Midterm Assignment: The Platform Autopsy Proposal
Objective
The purpose of this midterm is to lay a strong foundation for your final "Platform Autopsy Project." By the end of this assignment, you will have a well-defined topic, a clear research plan, and a roadmap for your creative project. This is your opportunity to get feedback on your ideas and ensure you are on the right track for a successful final.
Assignment Prompt
You will submit a comprehensive proposal document that outlines your plan for the final project. This document will consist of three main parts: your Topic Proposal, an Annotated Bibliography of your chosen sources, and your Creative Execution Plan.
Part 1: Topic Proposal (~300 words)
This section is where you define the scope of your investigation.

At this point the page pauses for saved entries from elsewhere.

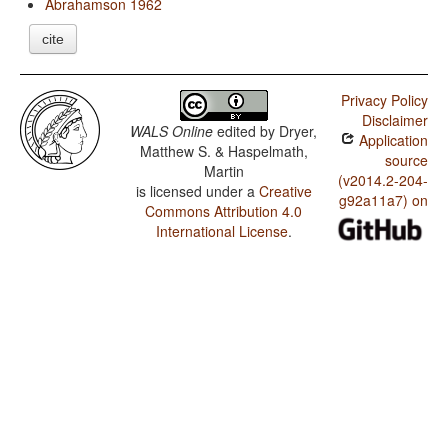
Abrahamson 1962
cite
Privacy Policy
Disclaimer
WALS Online
edited by
Dryer,
Application
Matthew S. & Haspelmath,
source
Martin
(v2014.2-204-
is licensed under a
Creative
g92a11a7) on
Commons Attribution 4.0
International License
.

- Your Chosen Feature: Clearly state the specific, feature-driven digital artifact you will be investigating for your Platform Autopsy Project (e.g., "Spotify's Discover Weekly playlist generator").
- Rationale: Briefly explain why you chose this feature. What makes it a compelling subject for analysis within the context of our course on global media cultures?
What are the global implications of your feature?
A Note on Crafting Good Research Questions
In critical media studies, a good research question is not one you can answer with a simple Google search. It should be open-ended, meaning it doesn't have a simple yes/no answer. Your question should be analytical, pushing you to ask "how?" or "why?" a feature works the way it does, rather than just describing "what" it is. Most importantly, a strong question is one where the answer is genuinely unknown to you at the start; the goal of your research is to develop a compelling, evidence-based argument, not to confirm something you already believe.
- Guiding Research Questions: List at least three specific, critical questions that will guide your investigation. These questions should connect to the three prongs of the final project's analysis (Policy & Design, Business Pressures, Cultural Norms).
- Example for Spotify's Discover Weekly:
- How does Spotify's user agreement (policy) justify the data collection necessary for this feature to function and what impact does this have on different geographies?
- What is the economic incentive (business pressure) for Spotify to create a hyper-personalized experience rather than a purely user-directed one? How does the affect users in different countries as the algorithm and privacy laws change?
- How has the "Discover Weekly" ritual (cultural norm) changed how users find new music and how artists get discovered globally?
Part 2: Annotated Bibliography (~700-800 words)
This section demonstrates your engagement with the course materials and your initial primary source research. You must identify the seven sources you plan to use for your final project.
- Three Course Texts: Select the four books or readings from our syllabus that are most relevant to your topic.
- Course Texts (Your Analytical Toolkit 🛠️): Think of the three required course texts as the set of critical lenses you will use to analyze your topic. These books (like The Cost of Connection or Netflix Nations) provide the theoretical frameworks and key concepts—such as "platform imperialism" or "data colonialism"—that will form the foundation of your argument and help you explain how and why your chosen feature operates the way it does.
- Three Primary Sources: Find three initial primary sources (e.g., a specific news article, a corporate blog post announcing the feature, a section of the platform's terms of service, a popular YouTube video critiquing the feature).
- Primary Sources (Your Evidence 🔍): Think of your three required primary sources as the raw evidence you are investigating. These are materials directly from or about the platform feature you are studying. Examples include a section of the platform's official Terms of Service, a news article from a publication like 404 Media or the Wall Street Journal that investigates the feature, a corporate blog post announcing its launch, or the user-generated content created with the feature itself.
For each of the six sources, provide a full citation and a concise annotation (100-150 words) that answers the following question: "How will this specific source help me analyze my chosen feature?" Be specific. For example, instead of saying "I will use The Cost of Connection to discuss data," say "I will use Couldry and Mejias's theory of 'data relations' from The Cost of Connection to argue that Spotify's Discover Weekly re-frames users not as listeners, but as raw data sources for training its recommendation algorithm."
Part 3: Creative Execution Plan (~200 words)
This section outlines your plan for the creative portion of the final project.
- Chosen Format: Declare which of the three creative formats you will produce: a short documentary/video essay, a podcast episode, or an interactive website.